Inshore and nearshore, there are a variety of gamefish taking advantage of the plentiful baitfish supply. Reds, trout, jacks, snook, bluefish and mackerel are all available. Once your targeted species is located, how can you increase the chances for success?
Tackle: The right fly pattern in color and size will work best when it is in front of the fish's face. Early morning with calm conditions will show redfish and trout in the shallows, where surface or shallow presentations are effective. If the same fish are on the bottom in a pothole that is 4 to 6 feet deep, a shallow presentation will not work. Adding a lot of weight to the fly will help but destroys the action and makes casting a chore. Floating weight-forward fly lines are used by everyone, but having a second line rigged on another rod that has a clear sinking tip should be your next line purchase. Rio, Cortland and SA all make these excellent products that have a 9- to 12-foot clear tip that will sink and get your fly in the proper strike zone.
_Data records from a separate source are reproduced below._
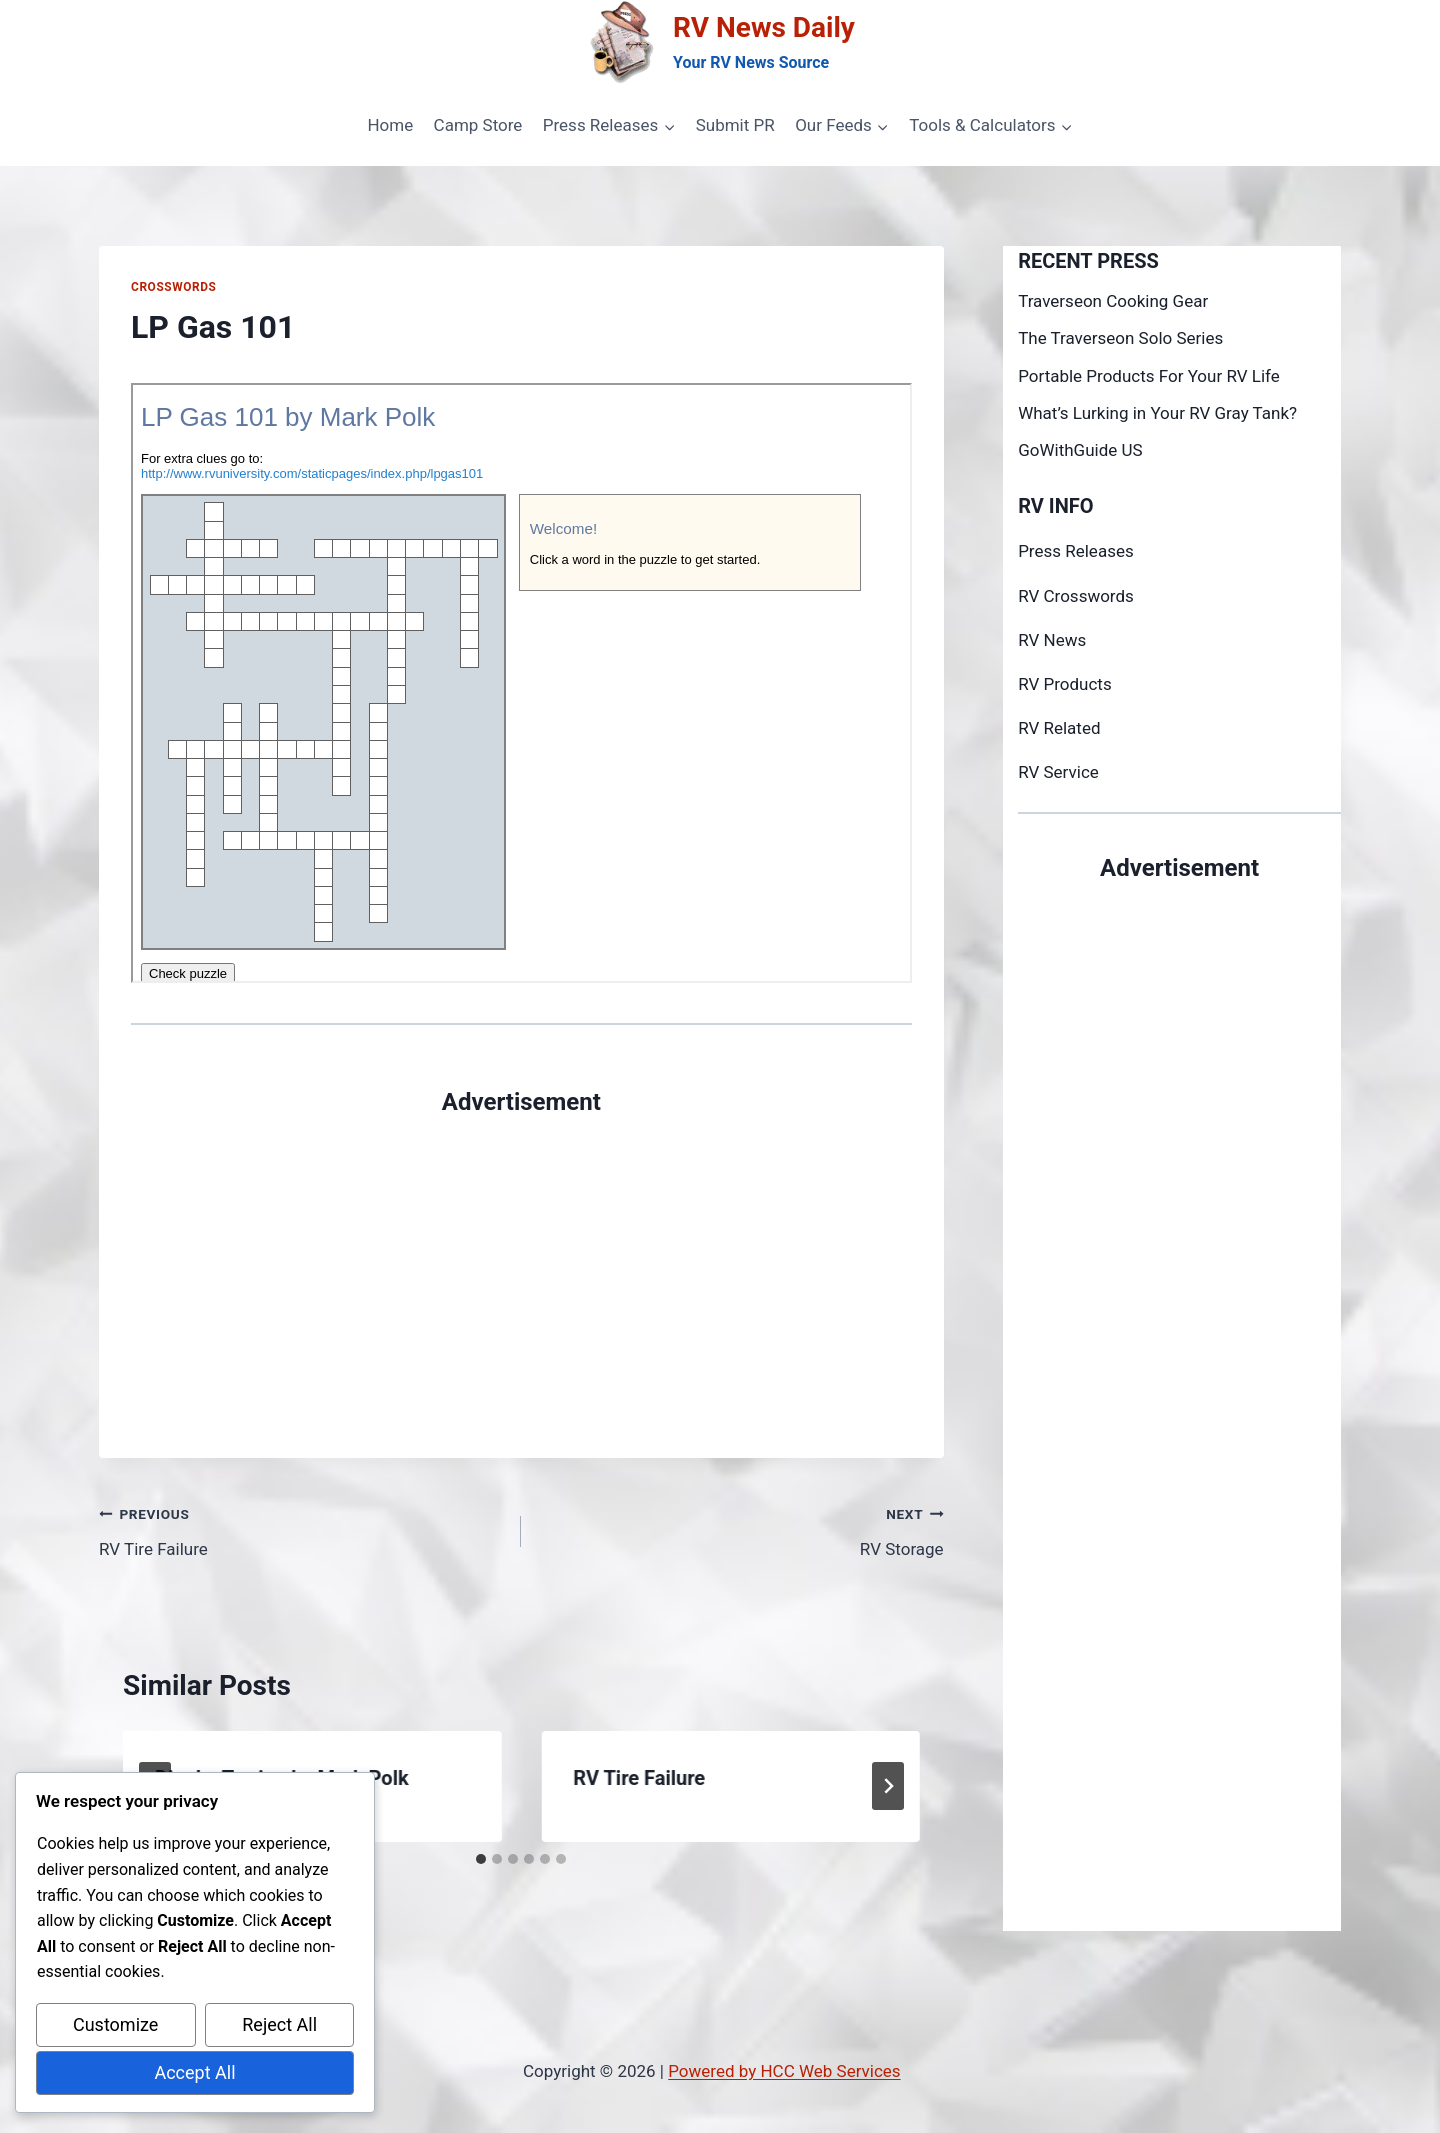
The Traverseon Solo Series (1120, 338)
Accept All (194, 2072)
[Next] (888, 1786)
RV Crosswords (1076, 596)
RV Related (1059, 728)
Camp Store (478, 125)
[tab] (481, 1859)
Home (390, 125)
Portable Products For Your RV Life (1149, 376)
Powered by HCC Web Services (784, 2071)
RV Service (1058, 772)
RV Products (1065, 684)
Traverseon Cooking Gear (1113, 301)
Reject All (279, 2024)
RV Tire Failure (301, 1529)
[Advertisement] (521, 1260)
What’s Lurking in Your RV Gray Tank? (1157, 413)
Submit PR (735, 125)
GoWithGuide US (1080, 450)
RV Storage (740, 1529)
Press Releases (1076, 551)
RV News (1052, 640)
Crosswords (173, 287)
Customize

Add a 4-foot piece of 20-pound fluorocarbon leader between the fly and line end and you have a deadly combination that will cast easily and give you a depth advantage.
Pro's tip: Tungsten wire wrapped on the hook shank before tying the fly or adding dumbbell eyes in varying sizes will add a small amount of weight to the fly where it is needed. After the fly hits the water, use a countdown method, counting slowly until fish are located, and repeat the technique on successive casts.